A poem, then, that emerges from a blog post of a friend. This is where this poem began … consider these words as my process notes, my thinking out loud about my compositional intentions, a trail through the act of composing, as best as I can recall it.

Anna inadvertently, perhaps, starts the kernel of this poem off with a blog post — Nothing to Write Home About — as part of her effort to write every day, noting that ‘writing’ is different than ‘blogging’ and she has been busy, with a newborn baby. She’s been writing but not necessarily for the world. For herself. Maybe for her baby. Her musings strike a chord.
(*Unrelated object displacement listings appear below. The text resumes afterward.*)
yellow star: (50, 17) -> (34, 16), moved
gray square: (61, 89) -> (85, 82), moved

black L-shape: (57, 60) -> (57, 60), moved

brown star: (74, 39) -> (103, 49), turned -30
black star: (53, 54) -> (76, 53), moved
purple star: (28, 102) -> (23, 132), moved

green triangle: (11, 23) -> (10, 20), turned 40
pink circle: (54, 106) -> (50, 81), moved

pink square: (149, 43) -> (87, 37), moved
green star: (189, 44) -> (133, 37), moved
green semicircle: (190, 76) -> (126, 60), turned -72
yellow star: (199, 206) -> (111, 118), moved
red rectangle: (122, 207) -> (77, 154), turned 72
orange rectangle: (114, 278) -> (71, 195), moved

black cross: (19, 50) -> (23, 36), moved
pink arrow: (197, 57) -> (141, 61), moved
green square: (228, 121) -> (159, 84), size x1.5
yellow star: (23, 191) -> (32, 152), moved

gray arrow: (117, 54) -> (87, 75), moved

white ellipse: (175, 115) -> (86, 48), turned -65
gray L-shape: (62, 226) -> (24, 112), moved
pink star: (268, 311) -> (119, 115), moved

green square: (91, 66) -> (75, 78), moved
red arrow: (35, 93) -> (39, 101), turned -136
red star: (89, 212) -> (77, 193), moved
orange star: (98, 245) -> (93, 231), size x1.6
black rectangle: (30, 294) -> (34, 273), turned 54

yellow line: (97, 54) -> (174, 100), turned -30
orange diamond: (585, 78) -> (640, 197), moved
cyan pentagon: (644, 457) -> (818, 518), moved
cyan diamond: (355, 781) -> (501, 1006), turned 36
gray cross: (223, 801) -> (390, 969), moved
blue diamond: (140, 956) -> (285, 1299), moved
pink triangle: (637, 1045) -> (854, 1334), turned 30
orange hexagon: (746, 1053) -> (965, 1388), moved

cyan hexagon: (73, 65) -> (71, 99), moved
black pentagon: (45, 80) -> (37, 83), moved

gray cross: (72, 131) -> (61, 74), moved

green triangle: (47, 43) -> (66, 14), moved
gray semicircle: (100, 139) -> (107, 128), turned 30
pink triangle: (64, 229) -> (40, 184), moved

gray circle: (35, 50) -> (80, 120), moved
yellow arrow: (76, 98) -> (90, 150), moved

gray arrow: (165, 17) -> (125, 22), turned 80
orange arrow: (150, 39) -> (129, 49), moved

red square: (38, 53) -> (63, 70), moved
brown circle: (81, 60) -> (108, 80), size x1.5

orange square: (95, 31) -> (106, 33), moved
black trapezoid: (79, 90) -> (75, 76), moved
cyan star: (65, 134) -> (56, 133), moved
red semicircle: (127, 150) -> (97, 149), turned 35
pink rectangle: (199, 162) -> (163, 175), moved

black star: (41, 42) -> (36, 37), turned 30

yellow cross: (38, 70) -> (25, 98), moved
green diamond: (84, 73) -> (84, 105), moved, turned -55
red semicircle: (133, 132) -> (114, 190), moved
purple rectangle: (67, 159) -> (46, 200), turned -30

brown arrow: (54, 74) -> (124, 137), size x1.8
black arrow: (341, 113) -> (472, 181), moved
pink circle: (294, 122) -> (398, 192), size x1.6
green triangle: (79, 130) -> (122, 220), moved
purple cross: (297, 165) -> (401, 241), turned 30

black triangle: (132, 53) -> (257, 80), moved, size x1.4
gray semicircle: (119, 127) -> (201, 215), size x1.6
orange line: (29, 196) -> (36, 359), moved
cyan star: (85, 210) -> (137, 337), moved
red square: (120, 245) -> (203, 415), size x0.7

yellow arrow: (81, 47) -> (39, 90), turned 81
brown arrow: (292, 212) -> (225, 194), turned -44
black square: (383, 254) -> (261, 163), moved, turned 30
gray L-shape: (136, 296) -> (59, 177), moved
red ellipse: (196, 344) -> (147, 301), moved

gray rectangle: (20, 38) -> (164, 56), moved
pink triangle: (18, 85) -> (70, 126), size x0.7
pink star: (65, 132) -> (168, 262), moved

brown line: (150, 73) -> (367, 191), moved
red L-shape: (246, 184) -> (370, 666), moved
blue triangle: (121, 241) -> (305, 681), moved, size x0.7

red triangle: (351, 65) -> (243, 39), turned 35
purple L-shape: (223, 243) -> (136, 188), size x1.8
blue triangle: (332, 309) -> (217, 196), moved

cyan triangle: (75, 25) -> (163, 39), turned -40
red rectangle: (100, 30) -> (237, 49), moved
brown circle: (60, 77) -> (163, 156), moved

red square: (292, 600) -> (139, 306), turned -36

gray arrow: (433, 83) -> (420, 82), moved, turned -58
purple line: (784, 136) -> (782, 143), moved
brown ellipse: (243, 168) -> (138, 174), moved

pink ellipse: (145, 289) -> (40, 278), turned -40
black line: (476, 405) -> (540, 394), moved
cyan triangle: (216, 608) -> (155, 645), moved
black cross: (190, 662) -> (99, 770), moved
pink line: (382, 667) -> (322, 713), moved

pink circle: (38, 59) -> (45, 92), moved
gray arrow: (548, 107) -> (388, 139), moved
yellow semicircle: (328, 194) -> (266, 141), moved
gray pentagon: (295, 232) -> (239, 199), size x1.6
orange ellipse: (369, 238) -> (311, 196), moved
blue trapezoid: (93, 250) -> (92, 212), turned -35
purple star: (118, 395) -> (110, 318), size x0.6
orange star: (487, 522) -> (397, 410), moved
Like a tweet comment from Wendy after she read Anna’s post, I am thinking of how Anna re-frames time in her piece, and I suddenly remember those nights with a newborn in my arms, snuggled in the deep hours of the morning. The weary mind but the full heart of the connection. A memory of me, new dad in the night, with my firstborn son in my arms, looking through the window at a deer slowly walking down the street, so quiet, so peaceful, and the magic of that moment comes to mind.

One line of Anna’s piece resonates with me, and as I turn it over in my mind, a poem emerges. So, I write it for her, on the spot and in the moment, as a comment to her blog post, and I leave the poem there for her, another trail of words in an ongoing conversation around digital writing. She’ll find it when she wakes and has a moment to look, I think.

This is what I write, with her own words leading the poem:

“I’ve never realized how long the night is …”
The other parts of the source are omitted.